#### Exercise
Among the entries below, retype exactly the lines starting with the one with "て、コツコツ稼いだ..." and going on through the one with "trámites habituales para", but not the pictures.
===== Data extract
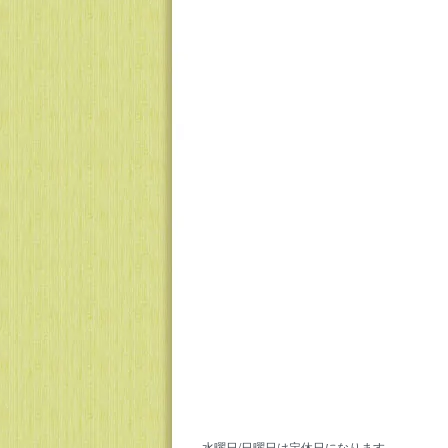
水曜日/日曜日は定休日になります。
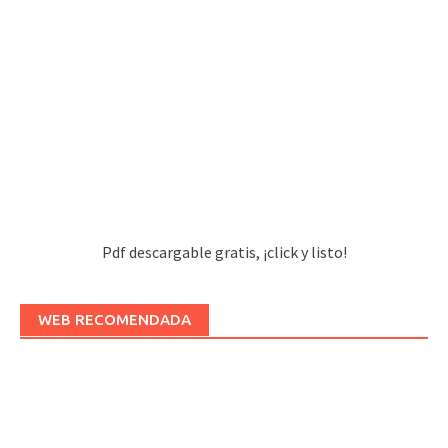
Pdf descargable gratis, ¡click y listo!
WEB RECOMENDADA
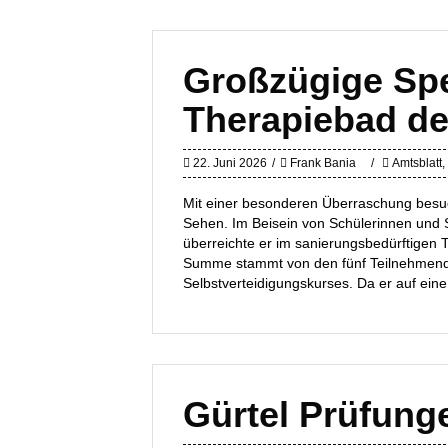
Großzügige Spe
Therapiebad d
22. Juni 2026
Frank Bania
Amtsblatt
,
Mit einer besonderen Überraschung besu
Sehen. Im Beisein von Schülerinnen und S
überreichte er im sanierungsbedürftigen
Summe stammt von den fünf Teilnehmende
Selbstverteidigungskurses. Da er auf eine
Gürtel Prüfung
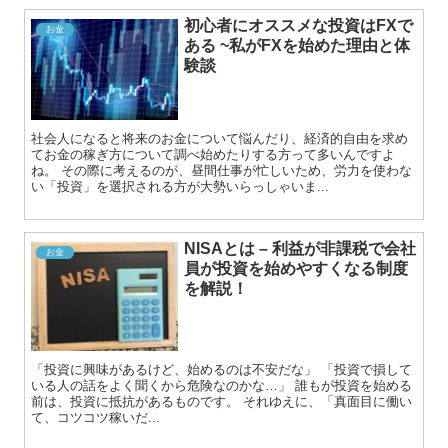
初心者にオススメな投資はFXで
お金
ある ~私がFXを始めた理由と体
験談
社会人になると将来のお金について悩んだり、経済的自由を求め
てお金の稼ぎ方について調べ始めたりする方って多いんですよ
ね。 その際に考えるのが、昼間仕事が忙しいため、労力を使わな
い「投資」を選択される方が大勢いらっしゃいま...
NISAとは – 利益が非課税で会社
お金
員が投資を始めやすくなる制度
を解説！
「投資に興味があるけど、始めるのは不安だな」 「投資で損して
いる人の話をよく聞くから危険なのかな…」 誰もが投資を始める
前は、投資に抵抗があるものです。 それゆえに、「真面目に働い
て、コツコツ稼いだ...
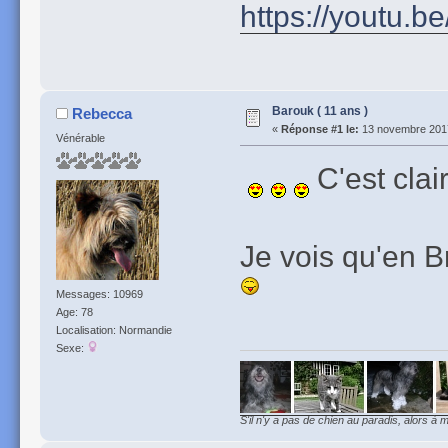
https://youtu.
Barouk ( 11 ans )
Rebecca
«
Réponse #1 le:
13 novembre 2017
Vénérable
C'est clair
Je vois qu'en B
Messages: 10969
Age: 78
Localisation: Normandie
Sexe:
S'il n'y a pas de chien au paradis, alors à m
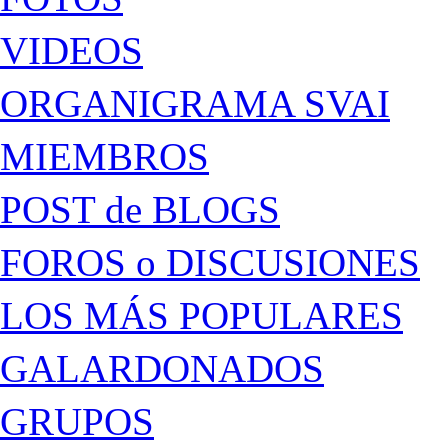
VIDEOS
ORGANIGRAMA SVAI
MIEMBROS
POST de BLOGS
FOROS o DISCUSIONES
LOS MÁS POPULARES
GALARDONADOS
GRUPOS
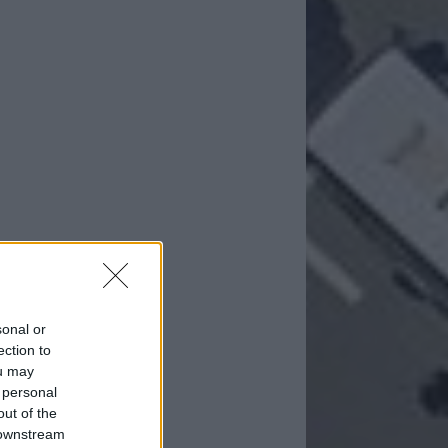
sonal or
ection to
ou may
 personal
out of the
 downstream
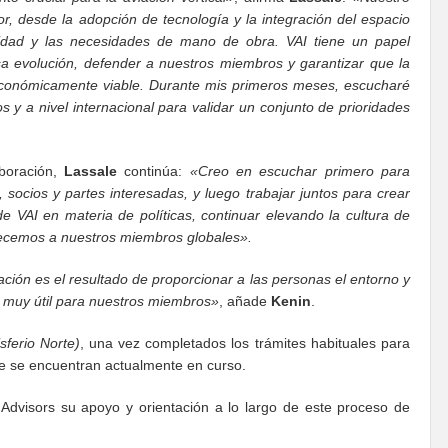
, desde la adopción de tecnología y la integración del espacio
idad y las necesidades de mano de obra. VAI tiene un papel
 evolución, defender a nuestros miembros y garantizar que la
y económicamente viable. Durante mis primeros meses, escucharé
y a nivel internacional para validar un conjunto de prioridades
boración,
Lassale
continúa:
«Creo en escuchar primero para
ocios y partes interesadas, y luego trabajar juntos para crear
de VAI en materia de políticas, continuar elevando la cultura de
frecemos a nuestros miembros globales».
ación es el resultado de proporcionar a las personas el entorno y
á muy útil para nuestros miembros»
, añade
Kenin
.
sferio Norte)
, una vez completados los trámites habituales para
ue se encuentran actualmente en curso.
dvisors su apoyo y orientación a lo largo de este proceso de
==========
#### Result of the exercise
て、コツコツ稼いだ...
https://youtu.
Barouk ( 11 ans )
Rebecca
«
Réponse #1 le:
13 novembre 2017
Vénérable
C'est clair
Je vois qu'en B
Messages: 10969
Age: 78
Localisation: Normandie
Sexe:
S'il n'y a pas de chien au paradis, alors à m
VIDEOS
ORGANIGRAMA SVAI
MIEMBROS
POST de BLOGS
FOROS o DISCUSIONES
LOS MÁS POPULARES
GALARDONADOS
GRUPOS
sonal or
ection to
ou may
 personal
out of the
 downstream
, desde la adopción de tecnología y la integración del espacio
idad y las necesidades de mano de obra. VAI tiene un papel
 evolución, defender a nuestros miembros y garantizar que la
y económicamente viable. Durante mis primeros meses, escucharé
y a nivel internacional para validar un conjunto de prioridades
boración,
Lassale
continúa:
«Creo en escuchar primero para
ocios y partes interesadas, y luego trabajar juntos para crear
de VAI en materia de políticas, continuar elevando la cultura de
frecemos a nuestros miembros globales».
ación es el resultado de proporcionar a las personas el entorno y
á muy útil para nuestros miembros»
, añade
Kenin
.
sferio Norte)
, una vez completados los trámites habituales para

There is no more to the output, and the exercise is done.